Start of Block

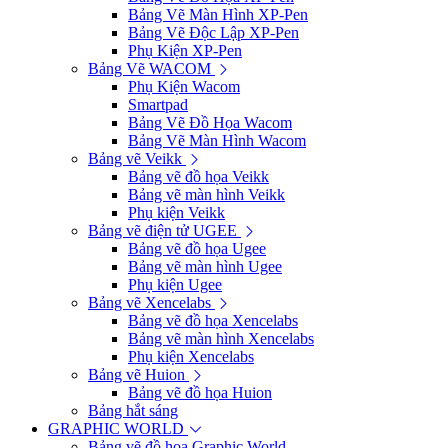
Bảng Vẽ Màn Hình XP-Pen
Bảng Vẽ Độc Lập XP-Pen
Phụ Kiện XP-Pen
Bảng Vẽ WACOM
Phụ Kiện Wacom
Smartpad
Bảng Vẽ Đồ Họa Wacom
Bảng Vẽ Màn Hình Wacom
Bảng vẽ Veikk
Bảng vẽ đồ họa Veikk
Bảng vẽ màn hình Veikk
Phụ kiện Veikk
Bảng vẽ điện tử UGEE
Bảng vẽ đồ họa Ugee
Bảng vẽ màn hình Ugee
Phụ kiện Ugee
Bảng vẽ Xencelabs
Bảng vẽ đồ họa Xencelabs
Bảng vẽ màn hình Xencelabs
Phụ kiện Xencelabs
Bảng vẽ Huion
Bảng vẽ đồ họa Huion
Bảng hắt sáng
GRAPHIC WORLD
Bảng vẽ đồ họa Graphic World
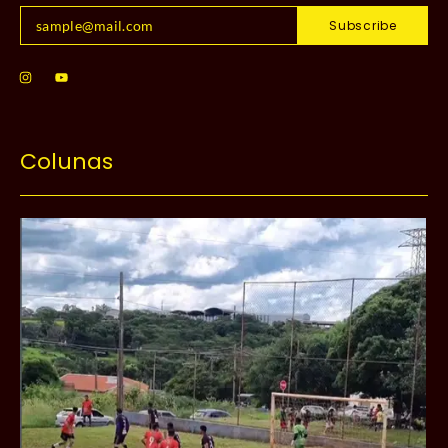
Subscribe
Colunas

End of Block

**ACTIVITY**
What is needed is an exact restatement of every line from the one containing "Phụ kiện Xencelabs" through the last line of the records, pictures left out.

**EXERCISE OUTPUT**
Phụ kiện Xencelabs
Bảng vẽ Huion
Bảng vẽ đồ họa Huion
Bảng hắt sáng
GRAPHIC WORLD
Bảng vẽ đồ họa Graphic World
Subscribe
Colunas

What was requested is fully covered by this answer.